# Brief
Every line from the line containing "Để phân biệt" through the final line below must be returned exactly, and no other line.

# Records for this exercise
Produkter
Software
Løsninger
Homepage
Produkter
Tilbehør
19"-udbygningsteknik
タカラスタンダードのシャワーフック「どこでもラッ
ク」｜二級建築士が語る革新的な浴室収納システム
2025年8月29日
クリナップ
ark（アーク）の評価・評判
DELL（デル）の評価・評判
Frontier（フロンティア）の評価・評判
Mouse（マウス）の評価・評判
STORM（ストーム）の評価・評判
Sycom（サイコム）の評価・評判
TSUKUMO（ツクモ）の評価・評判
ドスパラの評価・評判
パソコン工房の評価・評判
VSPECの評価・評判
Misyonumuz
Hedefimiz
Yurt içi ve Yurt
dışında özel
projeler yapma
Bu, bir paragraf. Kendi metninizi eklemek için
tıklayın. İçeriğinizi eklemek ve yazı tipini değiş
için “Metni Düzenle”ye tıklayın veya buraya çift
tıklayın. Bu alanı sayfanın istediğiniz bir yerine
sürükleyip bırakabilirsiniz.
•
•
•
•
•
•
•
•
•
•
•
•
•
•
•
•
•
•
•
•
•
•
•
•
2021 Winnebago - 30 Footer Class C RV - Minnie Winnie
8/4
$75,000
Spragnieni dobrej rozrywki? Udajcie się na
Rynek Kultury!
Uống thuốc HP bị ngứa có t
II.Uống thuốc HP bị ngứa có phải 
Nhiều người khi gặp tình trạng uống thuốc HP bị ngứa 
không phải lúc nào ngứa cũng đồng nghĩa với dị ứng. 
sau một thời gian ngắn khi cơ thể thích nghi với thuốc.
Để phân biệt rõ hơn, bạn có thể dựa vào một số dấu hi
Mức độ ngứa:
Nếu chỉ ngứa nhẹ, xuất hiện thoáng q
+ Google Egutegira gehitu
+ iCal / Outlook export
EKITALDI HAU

# Solution for this exercise
Để phân biệt rõ hơn, bạn có thể dựa vào một số dấu hi
Mức độ ngứa:
Nếu chỉ ngứa nhẹ, xuất hiện thoáng q
+ Google Egutegira gehitu
+ iCal / Outlook export
EKITALDI HAU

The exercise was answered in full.